Conclusion
These findings suggest a hypothesis that epigenetic changes during neurodevelopment alter the trajectory of proliferation, migration, and differentiation in the SVZ, impacting cortical structure and function and resulting in ASD phenotypes.
Methods
We used magnetic resonance imaging (MRI) and diffusion tractography on ex vivo postmortem brain samples, which we further analyzed by Whole Genome Bisulfite Sequencing (WGBS), Flow Cytometry, and RT qPCR.
Results
Through MRI, we observed decreased tractography pathways from the dorsal SVZ, increased pathways from the posterior ventral SVZ to the insular cortex, and variable cortical thickness within the insular cortex in ASD diagnosed case relative to unaffected controls.

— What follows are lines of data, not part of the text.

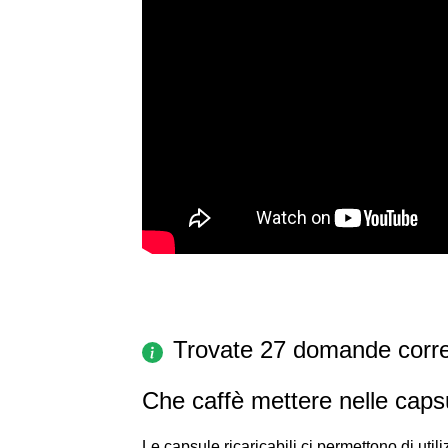
Trovate 27 domande corre
Che caffè mettere nelle capsul
Le capsule ricaricabili ci permettono di uti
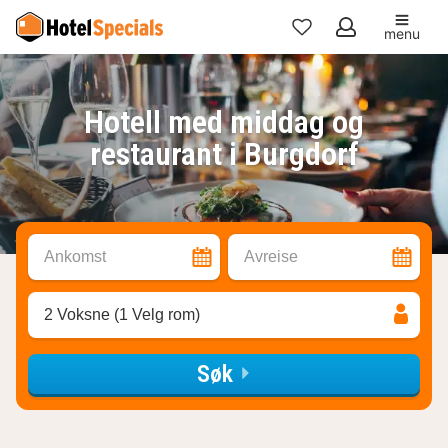
menu
Mine
favoritter
Hotell med middag og
restaurant i Burgdorf
Ankomst
Avreise
2 Voksne (1 Velg rom)
Søk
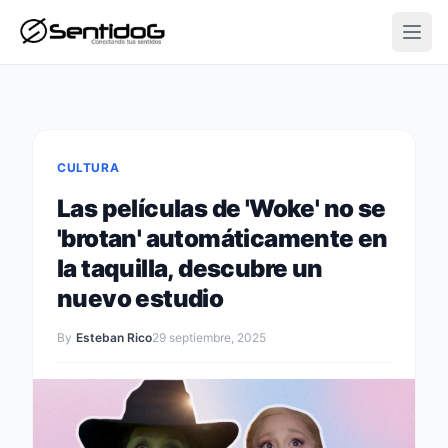
Open
CULTURA
Las películas de 'Woke' no se
'brotan' automáticamente en
la taquilla, descubre un
nuevo estudio
By
Esteban Rico
29 septiembre, 2025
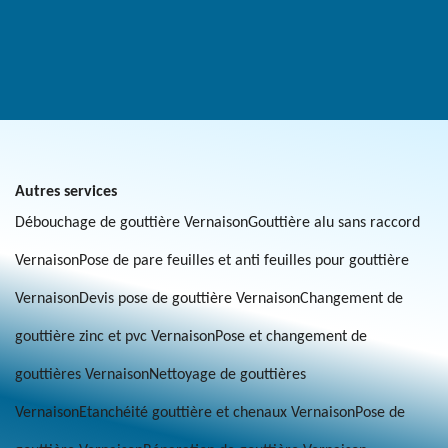
Autres services
Débouchage de gouttière Vernaison
Gouttière alu sans raccord
Vernaison
Pose de pare feuilles et anti feuilles pour gouttière
Vernaison
Devis pose de gouttière Vernaison
Changement de
gouttière zinc et pvc Vernaison
Pose et changement de
gouttières Vernaison
Nettoyage de gouttières
Vernaison
Etanchéité gouttière et chenaux Vernaison
Pose de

Long-range tractography pathways from and to the insula were also reduced in the ASD case. FACS-based cell sorting revealed an increased population of proliferating cells in the SVZ of ASD case relative to the unaffected control. Targeted qPCR assays of SVZ tissue demonstrated significantly reduced expression levels of genes involved in differentiation and migration of neurons in ASD relative to the control counterpart. Finally, using genome-wide DNA methylation analyses, we identified 19 genes relevant to neurological development, function, and disease, 7 of which have not previously been described in ASD, that were significantly differentially methylated in autistic SVZ and insula specimens.